管理人はつらいよ   
マンション管理最前線

 エレベーター点検 


 
 エレベーターは重要な設備です。点検整備も大事です。ここは某大手M社のフルメンテナンス契約を結んでいます。古いタイプのため、月に2回の点検があります。ただし、2週間に1回のようにきっちりした間隔ではないため、正月など「1回目が22日、2回目が29日なんていう、「1週間しか間隔あいてないけど、意味あるの?」という月もあります。東西2台の点検のため、合計2時間ほどかかります。

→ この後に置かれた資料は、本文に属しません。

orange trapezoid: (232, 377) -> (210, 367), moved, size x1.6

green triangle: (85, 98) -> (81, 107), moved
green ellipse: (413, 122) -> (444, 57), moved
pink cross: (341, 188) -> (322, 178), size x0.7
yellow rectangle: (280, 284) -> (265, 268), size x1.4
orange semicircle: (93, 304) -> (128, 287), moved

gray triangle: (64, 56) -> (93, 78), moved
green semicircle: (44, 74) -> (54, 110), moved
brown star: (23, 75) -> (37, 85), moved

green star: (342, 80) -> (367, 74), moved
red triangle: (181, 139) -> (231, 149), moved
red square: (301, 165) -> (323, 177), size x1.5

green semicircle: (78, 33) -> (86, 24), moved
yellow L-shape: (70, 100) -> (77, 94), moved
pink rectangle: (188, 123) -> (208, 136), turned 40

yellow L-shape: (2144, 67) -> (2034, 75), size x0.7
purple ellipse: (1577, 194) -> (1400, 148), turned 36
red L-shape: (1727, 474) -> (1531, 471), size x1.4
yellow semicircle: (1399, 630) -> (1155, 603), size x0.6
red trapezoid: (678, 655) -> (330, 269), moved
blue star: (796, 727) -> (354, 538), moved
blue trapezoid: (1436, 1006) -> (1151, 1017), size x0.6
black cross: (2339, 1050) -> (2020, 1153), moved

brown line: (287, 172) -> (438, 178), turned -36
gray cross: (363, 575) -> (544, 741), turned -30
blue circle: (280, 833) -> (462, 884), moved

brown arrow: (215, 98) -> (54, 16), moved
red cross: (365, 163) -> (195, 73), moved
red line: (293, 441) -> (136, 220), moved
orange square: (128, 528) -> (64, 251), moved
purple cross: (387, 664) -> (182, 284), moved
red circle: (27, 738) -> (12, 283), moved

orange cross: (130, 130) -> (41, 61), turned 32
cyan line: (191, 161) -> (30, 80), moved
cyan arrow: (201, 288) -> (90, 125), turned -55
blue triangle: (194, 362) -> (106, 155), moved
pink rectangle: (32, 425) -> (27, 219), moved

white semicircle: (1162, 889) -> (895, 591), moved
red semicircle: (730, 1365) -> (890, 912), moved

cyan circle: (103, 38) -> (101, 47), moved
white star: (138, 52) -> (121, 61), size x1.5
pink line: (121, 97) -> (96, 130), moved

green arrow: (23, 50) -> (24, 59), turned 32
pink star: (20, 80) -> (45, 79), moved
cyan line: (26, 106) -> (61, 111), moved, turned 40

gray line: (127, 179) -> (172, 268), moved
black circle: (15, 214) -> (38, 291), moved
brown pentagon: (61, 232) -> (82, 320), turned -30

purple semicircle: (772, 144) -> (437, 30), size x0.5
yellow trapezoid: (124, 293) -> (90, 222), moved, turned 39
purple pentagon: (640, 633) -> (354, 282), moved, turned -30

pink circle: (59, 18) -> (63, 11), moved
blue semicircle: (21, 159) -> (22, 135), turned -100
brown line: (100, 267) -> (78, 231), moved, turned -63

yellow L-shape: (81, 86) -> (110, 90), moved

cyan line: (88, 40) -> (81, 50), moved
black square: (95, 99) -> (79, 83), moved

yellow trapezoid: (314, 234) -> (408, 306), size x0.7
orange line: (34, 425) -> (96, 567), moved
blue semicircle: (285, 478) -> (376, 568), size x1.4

 前任者の時は、「何日の何時から点検があります」という予告をしていませんでした。そのため、点検中にエレベーターを利用しようとする人があわてます。重い荷物を持った住民が、「え、なに? エレベーター使えないの? 階段であがるの?」と困ることがあります。私も、8階に住む老人が、1階のエレベーターホールでがっかりした顔をしていて、しかたなく背負って階段を登ったことがあります。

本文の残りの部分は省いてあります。